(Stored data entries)
-=-=-
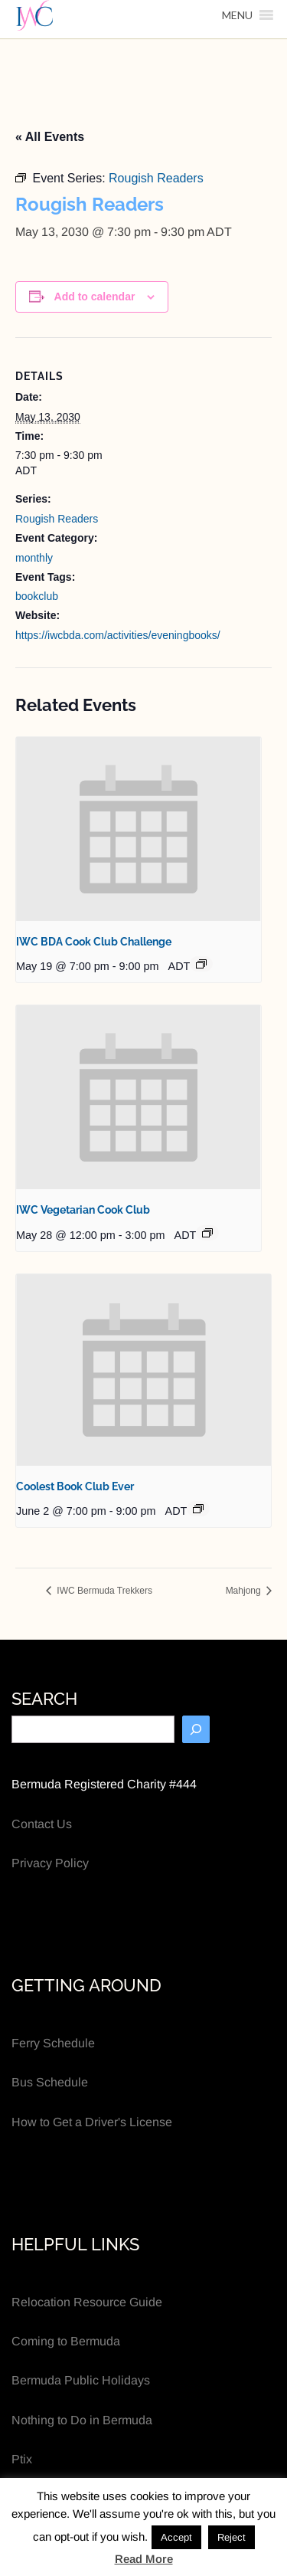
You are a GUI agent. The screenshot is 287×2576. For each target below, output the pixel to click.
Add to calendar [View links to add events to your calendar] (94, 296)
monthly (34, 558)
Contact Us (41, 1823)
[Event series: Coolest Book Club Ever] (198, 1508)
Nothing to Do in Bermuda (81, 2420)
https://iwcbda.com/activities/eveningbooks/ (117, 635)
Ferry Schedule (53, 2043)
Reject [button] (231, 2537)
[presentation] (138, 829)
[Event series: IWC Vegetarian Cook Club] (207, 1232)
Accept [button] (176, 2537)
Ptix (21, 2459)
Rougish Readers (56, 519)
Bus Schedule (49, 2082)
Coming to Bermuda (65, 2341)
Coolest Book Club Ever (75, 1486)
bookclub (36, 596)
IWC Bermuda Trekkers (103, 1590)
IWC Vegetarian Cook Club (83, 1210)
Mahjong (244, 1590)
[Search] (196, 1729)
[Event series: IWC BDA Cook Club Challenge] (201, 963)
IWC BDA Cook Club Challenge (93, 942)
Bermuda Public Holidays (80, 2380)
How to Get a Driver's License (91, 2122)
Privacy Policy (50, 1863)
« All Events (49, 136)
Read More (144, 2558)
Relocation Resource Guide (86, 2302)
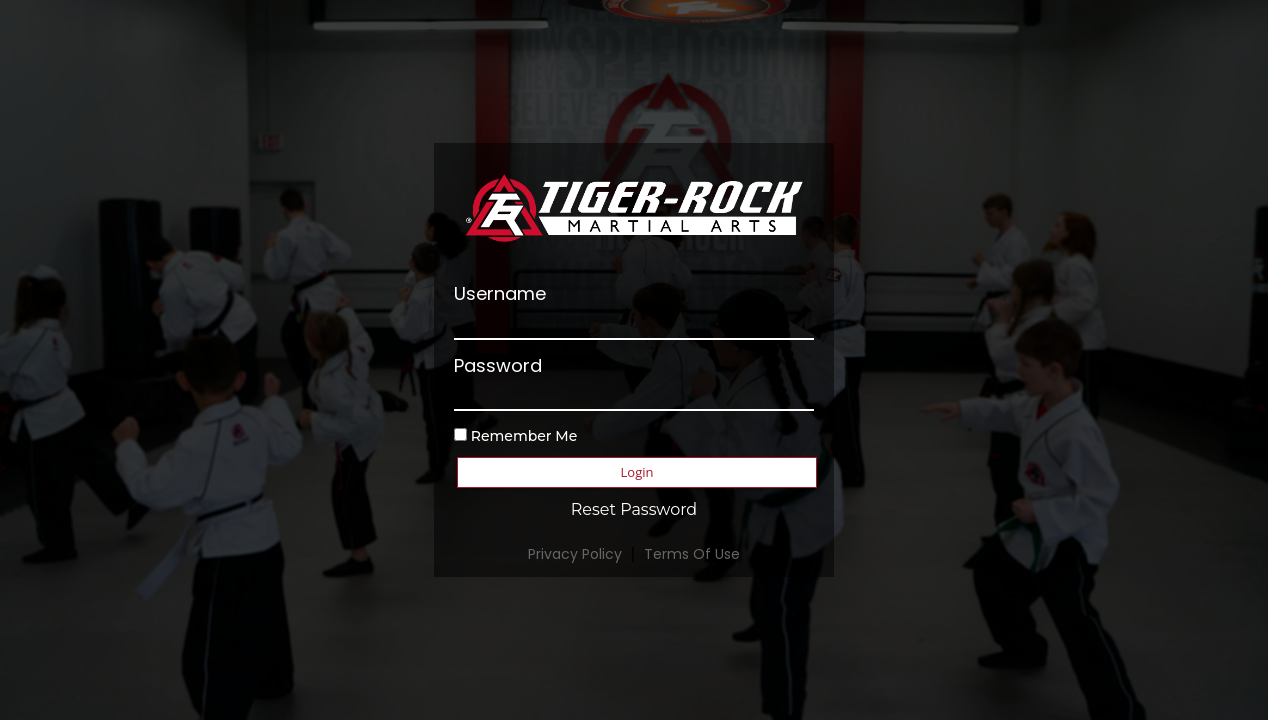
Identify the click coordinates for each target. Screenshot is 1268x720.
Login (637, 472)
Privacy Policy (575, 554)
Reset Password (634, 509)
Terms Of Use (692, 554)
-=-=-
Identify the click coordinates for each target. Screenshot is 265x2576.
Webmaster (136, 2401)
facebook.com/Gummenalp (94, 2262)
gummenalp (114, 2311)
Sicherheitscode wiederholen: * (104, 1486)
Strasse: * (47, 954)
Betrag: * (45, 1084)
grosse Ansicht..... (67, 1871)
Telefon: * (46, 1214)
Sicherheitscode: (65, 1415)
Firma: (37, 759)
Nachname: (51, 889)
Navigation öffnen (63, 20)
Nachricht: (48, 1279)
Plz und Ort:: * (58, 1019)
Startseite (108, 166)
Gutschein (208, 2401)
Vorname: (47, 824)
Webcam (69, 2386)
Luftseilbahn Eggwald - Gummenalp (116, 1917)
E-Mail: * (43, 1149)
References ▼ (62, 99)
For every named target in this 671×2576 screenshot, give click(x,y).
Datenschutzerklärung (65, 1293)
-=-=-
YOUR ASSIGNMENT:
Write out every line of the entries that holds the word "Bermuda".

EXERCISE SOLUTION:
Nothing to Do in Bermuda (81, 2420)
Coming to Bermuda (65, 2341)
IWC Bermuda Trekkers (103, 1590)
Bermuda Public Holidays (80, 2380)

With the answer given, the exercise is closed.